Vocal cord scarring example.Vocal fold scar is characterized by scarring of the vocal fold tissue. Sulcus vocalis is characterized by a furrow along the edge of the vocal fold due to thinning or loss to the vocal fold tissue. Both of these voice conditions impair vocal fold vibration, resulting in an abnormal voice quality. 

Causes of Vocal Fold Scarring

Vocal fold scar and sulcus vocalis may form due to unhealthy or inefficient voice use, intubation related trauma (from a breathing tube), history of laryngeal (voice box) infection, or radiation therapy. Some cases of sulcus vocalis may be congenital (present at birth). 

Sulcus Vocalis Symptoms 

Symptoms may include hoarseness, breathiness, and a “weak” or low-powered sounding voice. There may be occasional voice breaks, particularly at the beginning of words. To compensate for abnormal vocal fold vibration, some patients strain their voices, resulting in vocal fatigue and possibly throat discomfort. 

Diagnosis of Sulcus Vocalis

Our voice care team at the Voice and Swallowing Center has the advanced training and skills necessary to diagnose this voice condition. During the initial visit, you will be assessed by one of our laryngologists and likely, an additional session with one of our voice pathologists. We use cutting-edge diagnostic tests to determine the cause of your voice disorder and to develop your plan of care. Following a thorough discussion of your symptoms and medical history, be expected to undergo the following assessments: 
  • Video Laryngostroboscopy: Using a small camera inserted through the nose or mouth, our specialists are able to assess the health and function of your larynx (voice box) and determine the presence of any vocal fold growths or abnormalities.
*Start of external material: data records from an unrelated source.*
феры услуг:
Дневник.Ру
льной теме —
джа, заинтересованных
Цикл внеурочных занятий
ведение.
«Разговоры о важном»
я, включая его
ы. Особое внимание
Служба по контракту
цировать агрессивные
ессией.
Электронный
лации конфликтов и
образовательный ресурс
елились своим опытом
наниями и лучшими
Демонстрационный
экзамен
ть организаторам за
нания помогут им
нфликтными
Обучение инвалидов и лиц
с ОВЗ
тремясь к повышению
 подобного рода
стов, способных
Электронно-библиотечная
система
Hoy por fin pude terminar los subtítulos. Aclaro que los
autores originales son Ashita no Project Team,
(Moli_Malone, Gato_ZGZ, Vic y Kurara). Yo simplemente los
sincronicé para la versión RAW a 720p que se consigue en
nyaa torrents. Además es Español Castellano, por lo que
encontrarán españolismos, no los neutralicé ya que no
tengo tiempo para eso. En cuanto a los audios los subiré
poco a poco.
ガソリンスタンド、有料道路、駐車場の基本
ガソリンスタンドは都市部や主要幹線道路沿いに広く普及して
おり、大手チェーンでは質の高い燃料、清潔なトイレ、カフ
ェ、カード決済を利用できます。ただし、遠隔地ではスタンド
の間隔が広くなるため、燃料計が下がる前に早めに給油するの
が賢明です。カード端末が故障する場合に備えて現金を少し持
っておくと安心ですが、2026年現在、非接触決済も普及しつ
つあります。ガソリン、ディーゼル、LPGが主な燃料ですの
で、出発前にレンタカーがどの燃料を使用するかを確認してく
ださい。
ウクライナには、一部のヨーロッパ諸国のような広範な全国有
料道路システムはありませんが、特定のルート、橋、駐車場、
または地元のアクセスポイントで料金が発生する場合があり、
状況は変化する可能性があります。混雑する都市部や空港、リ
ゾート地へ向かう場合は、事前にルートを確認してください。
  • Perceptual, Acoustic, and Aerodynamic Voice Evaluation: This is a comprehensive assessment of multiple voice parameters completed by the voice pathologist.

Non-Surgical Treatment for Sulcus Vocalis

Treatment for vocal fold scar and/or sulcus vocalis varies depending on the degree of impaired vocal fold vibration and the severity of the patient’s symptoms/how the voice changes impact activities of daily living. If your voice condition affects your activities of daily living and quality of life, you may be evaluated by one of our voice pathologists to determine your candidacy for voice therapy. A therapy approach with special attention to efficient and healthy voice use may reduce some voice symptoms, particularly vocal strain. In other cases, voice therapy may need to be combined with surgical treatment (i.e. before surgery, after surgery, or both). 

Surgical Treatment for Sulcus Vocalis

Treatment options may include in-office steroid injections to the vocal folds in attempt to break up scar tissue, inserting an implant to help bring the vocal folds closer together (laryngeal framework surgery), or injecting a filler into the vocal folds (in-office vocal fold injection augmentation or vocal fold fat injection augmentation).